You can start with MVC for very simple screens, then when more formatting, backend calls, etc. is required, you can extract it to ViewModel. Going further when navigation gets complicated and views reusability is needed, you can implement Coordinator. When things get even more complicated, you can add child coordinators.

Pros of MVVM-C

  • Reusable views.
  • Good separation of concerns.
  • Highly increased testability.
  • Passing data between screens doesn’t cause a strong connection between them, because now the Coordinator is responsible for that and Views/ViewModel don’t know about each other.
  • Storyboards are simplified, don’t have segues. Actually, they can be replaced with xib files.
  • ViewControllers are much smaller.
  • It can be introduced gradually. You can start with MVC architecture and gradually migrate to MVVM then to MVVM-C.

Cons of MVVM-C

  • Usually requires to use RxSwift or something similar to make communication between layers simpler. RxSwift has a quite steep learning curve though.
  • RxSwift is tricky. If you are not careful enough, memory leaks are certain. Anyway, you will need to invest some time in debugging to make sure that everything is released as expected.
  • RxSwift makes debugging harder.
  • Implementation requires quite a lot of boilerplate.
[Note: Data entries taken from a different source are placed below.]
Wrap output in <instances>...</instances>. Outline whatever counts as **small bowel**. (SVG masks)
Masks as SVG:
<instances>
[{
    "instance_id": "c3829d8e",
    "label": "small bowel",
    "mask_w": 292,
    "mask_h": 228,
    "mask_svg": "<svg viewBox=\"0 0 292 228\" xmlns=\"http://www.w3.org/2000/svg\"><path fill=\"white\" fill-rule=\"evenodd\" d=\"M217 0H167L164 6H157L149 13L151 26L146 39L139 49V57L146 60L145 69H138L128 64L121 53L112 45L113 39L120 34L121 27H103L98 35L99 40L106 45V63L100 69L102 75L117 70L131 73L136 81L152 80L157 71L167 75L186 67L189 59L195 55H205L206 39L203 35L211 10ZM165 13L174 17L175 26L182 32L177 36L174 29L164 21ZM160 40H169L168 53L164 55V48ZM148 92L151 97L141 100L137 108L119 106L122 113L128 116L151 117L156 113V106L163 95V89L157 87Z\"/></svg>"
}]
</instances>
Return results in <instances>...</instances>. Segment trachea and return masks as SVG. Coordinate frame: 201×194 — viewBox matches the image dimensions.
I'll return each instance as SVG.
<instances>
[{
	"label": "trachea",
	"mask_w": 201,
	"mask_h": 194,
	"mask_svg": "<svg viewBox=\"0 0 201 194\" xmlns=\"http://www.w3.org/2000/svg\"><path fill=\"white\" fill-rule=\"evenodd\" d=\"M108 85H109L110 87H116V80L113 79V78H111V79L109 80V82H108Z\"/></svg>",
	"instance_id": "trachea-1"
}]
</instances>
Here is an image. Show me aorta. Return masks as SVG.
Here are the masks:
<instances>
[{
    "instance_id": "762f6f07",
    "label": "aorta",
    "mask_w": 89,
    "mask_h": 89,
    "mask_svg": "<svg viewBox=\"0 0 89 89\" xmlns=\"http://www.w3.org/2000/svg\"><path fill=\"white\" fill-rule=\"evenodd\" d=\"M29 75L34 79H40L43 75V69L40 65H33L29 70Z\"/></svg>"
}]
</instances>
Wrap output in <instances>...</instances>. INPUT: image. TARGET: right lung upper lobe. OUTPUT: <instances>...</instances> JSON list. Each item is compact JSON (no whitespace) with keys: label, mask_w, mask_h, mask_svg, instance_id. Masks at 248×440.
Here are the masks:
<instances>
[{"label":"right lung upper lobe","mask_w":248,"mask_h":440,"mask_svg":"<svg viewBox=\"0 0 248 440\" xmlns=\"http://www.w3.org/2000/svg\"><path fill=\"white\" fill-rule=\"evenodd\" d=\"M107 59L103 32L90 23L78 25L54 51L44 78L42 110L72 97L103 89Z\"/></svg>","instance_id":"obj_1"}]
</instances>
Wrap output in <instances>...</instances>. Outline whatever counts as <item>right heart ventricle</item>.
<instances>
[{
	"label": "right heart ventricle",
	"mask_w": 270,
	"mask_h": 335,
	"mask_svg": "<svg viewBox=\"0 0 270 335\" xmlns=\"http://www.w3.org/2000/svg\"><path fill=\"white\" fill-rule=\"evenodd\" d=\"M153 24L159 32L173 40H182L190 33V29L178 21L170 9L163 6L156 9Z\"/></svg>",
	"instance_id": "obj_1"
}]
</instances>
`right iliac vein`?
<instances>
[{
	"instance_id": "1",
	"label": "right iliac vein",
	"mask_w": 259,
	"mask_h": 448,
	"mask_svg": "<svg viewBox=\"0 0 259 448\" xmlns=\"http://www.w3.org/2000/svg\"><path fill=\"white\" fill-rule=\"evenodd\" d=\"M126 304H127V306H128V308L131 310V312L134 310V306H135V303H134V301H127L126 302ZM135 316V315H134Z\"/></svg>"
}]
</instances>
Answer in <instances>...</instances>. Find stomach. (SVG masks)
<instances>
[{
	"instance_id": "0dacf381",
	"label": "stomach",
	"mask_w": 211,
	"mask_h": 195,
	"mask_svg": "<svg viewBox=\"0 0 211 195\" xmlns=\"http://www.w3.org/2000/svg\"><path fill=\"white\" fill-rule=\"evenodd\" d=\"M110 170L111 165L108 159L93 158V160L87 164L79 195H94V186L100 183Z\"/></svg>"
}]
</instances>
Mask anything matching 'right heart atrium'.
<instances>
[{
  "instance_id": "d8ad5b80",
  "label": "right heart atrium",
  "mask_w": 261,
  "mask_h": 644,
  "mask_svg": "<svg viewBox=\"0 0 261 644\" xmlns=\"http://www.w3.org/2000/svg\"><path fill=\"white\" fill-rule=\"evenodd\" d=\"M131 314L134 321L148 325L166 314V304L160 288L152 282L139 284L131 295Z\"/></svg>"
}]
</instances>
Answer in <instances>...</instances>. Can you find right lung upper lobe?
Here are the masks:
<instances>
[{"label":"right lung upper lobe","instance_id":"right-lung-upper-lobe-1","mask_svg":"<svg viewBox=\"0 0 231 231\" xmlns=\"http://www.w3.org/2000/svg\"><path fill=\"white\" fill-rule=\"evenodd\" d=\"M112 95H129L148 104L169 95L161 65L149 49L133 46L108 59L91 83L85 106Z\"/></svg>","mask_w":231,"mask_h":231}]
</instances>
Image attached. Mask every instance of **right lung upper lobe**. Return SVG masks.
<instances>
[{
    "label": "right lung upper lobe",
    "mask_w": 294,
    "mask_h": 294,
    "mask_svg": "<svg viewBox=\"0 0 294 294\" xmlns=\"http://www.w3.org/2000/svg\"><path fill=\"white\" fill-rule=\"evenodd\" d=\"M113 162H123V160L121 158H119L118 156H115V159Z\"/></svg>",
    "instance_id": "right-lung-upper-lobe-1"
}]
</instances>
You need to create View, ViewModel, Coordinator for each part of your application and bind all together.
  • You can get tired after writing, again and again, binding code for each screen :).
  • ViewModel is usually closely connected with a specific View, therefore it’s not really reusable.
  • Might be worth to read also:

Final thoughts

Remember: you can have a clean code using even MVC, it’s not a bad pattern. Bad is a tendency to put everything into ViewController, but if you follow SOLID principles you can end up with a good piece of code.
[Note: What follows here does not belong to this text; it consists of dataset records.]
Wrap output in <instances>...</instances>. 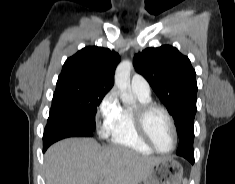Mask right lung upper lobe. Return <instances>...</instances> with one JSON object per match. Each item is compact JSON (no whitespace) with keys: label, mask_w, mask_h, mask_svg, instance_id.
<instances>
[{"label":"right lung upper lobe","mask_w":235,"mask_h":184,"mask_svg":"<svg viewBox=\"0 0 235 184\" xmlns=\"http://www.w3.org/2000/svg\"><path fill=\"white\" fill-rule=\"evenodd\" d=\"M120 56L103 47L88 46L69 57L58 77L56 90L73 87H99L110 90Z\"/></svg>","instance_id":"right-lung-upper-lobe-1"}]
</instances>
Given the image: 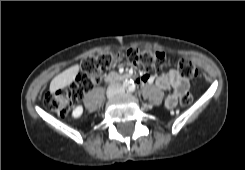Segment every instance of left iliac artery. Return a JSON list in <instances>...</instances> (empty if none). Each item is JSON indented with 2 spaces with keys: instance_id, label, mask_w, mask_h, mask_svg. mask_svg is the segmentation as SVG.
I'll return each instance as SVG.
<instances>
[{
  "instance_id": "left-iliac-artery-1",
  "label": "left iliac artery",
  "mask_w": 245,
  "mask_h": 170,
  "mask_svg": "<svg viewBox=\"0 0 245 170\" xmlns=\"http://www.w3.org/2000/svg\"><path fill=\"white\" fill-rule=\"evenodd\" d=\"M128 91H129V92H134V91H135V84H134V83H132V84L129 86Z\"/></svg>"
}]
</instances>
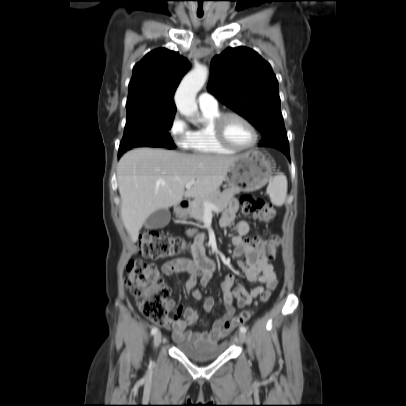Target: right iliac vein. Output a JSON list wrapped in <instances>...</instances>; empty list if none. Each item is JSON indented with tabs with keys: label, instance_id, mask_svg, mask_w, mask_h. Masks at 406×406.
<instances>
[{
	"label": "right iliac vein",
	"instance_id": "right-iliac-vein-1",
	"mask_svg": "<svg viewBox=\"0 0 406 406\" xmlns=\"http://www.w3.org/2000/svg\"><path fill=\"white\" fill-rule=\"evenodd\" d=\"M161 342H162V334H161V332H157V333L154 335V339H153L154 347H155V348H158L159 345L161 344Z\"/></svg>",
	"mask_w": 406,
	"mask_h": 406
}]
</instances>
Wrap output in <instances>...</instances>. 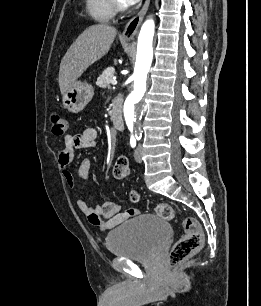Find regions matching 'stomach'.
Returning a JSON list of instances; mask_svg holds the SVG:
<instances>
[{"mask_svg": "<svg viewBox=\"0 0 261 306\" xmlns=\"http://www.w3.org/2000/svg\"><path fill=\"white\" fill-rule=\"evenodd\" d=\"M94 95L93 86L87 82L76 81L62 97L63 106L72 113L81 112Z\"/></svg>", "mask_w": 261, "mask_h": 306, "instance_id": "obj_1", "label": "stomach"}]
</instances>
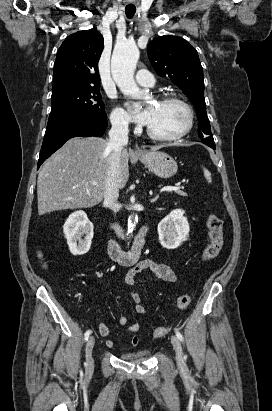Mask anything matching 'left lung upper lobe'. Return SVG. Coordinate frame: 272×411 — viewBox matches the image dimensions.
<instances>
[{
    "instance_id": "left-lung-upper-lobe-1",
    "label": "left lung upper lobe",
    "mask_w": 272,
    "mask_h": 411,
    "mask_svg": "<svg viewBox=\"0 0 272 411\" xmlns=\"http://www.w3.org/2000/svg\"><path fill=\"white\" fill-rule=\"evenodd\" d=\"M147 51L157 74L170 78L194 105L199 137L211 135L204 98L203 69L197 51L183 38L171 35L151 41Z\"/></svg>"
}]
</instances>
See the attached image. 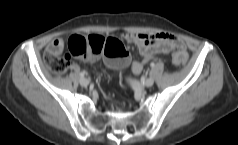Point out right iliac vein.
<instances>
[{
	"instance_id": "obj_1",
	"label": "right iliac vein",
	"mask_w": 238,
	"mask_h": 145,
	"mask_svg": "<svg viewBox=\"0 0 238 145\" xmlns=\"http://www.w3.org/2000/svg\"><path fill=\"white\" fill-rule=\"evenodd\" d=\"M80 84L82 86H87L89 84V80L87 78H81L80 79Z\"/></svg>"
}]
</instances>
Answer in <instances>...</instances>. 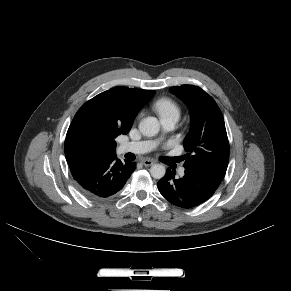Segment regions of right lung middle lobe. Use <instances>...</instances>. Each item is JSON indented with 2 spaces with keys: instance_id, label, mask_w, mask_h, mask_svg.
Masks as SVG:
<instances>
[{
  "instance_id": "1",
  "label": "right lung middle lobe",
  "mask_w": 291,
  "mask_h": 291,
  "mask_svg": "<svg viewBox=\"0 0 291 291\" xmlns=\"http://www.w3.org/2000/svg\"><path fill=\"white\" fill-rule=\"evenodd\" d=\"M89 137L92 143L99 148L110 146L111 150L115 151L116 149L115 136L100 131H91Z\"/></svg>"
}]
</instances>
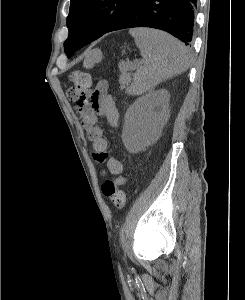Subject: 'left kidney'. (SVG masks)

MVVM-C is only to give you some guidelines on how to do it. Even if you had never heard about MVVM-C, following SOLID principles you could have ended up with a very similar architecture, but probably without keywords like ViewModel.

In general, architecture should be selected based on project size, requirements, timeline, etc. Each architecture has its own purpose which might be good for one project and bad for another. It’s always worth considering the pros and cons of each choice and picking the best one fitting your case.